* Task details *
Every entry below must be repeated exactly; skip the pictures.

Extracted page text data

********

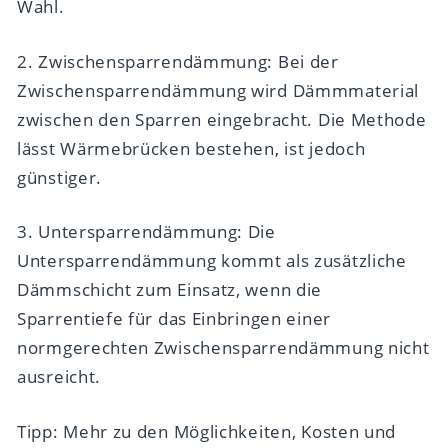
Wahl.
2. Zwischensparrendämmung: Bei der
Zwischensparrendämmung wird Dämmmaterial
zwischen den Sparren eingebracht. Die Methode
lässt Wärmebrücken bestehen, ist jedoch
günstiger.
3. Untersparrendämmung: Die
Untersparrendämmung kommt als zusätzliche
Dämmschicht zum Einsatz, wenn die
Sparrentiefe für das Einbringen einer
normgerechten Zwischensparrendämmung nicht
ausreicht.
Tipp: Mehr zu den Möglichkeiten, Kosten und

********

* Output for this exercise *
Wahl.
2. Zwischensparrendämmung: Bei der
Zwischensparrendämmung wird Dämmmaterial
zwischen den Sparren eingebracht. Die Methode
lässt Wärmebrücken bestehen, ist jedoch
günstiger.
3. Untersparrendämmung: Die
Untersparrendämmung kommt als zusätzliche
Dämmschicht zum Einsatz, wenn die
Sparrentiefe für das Einbringen einer
normgerechten Zwischensparrendämmung nicht
ausreicht.
Tipp: Mehr zu den Möglichkeiten, Kosten und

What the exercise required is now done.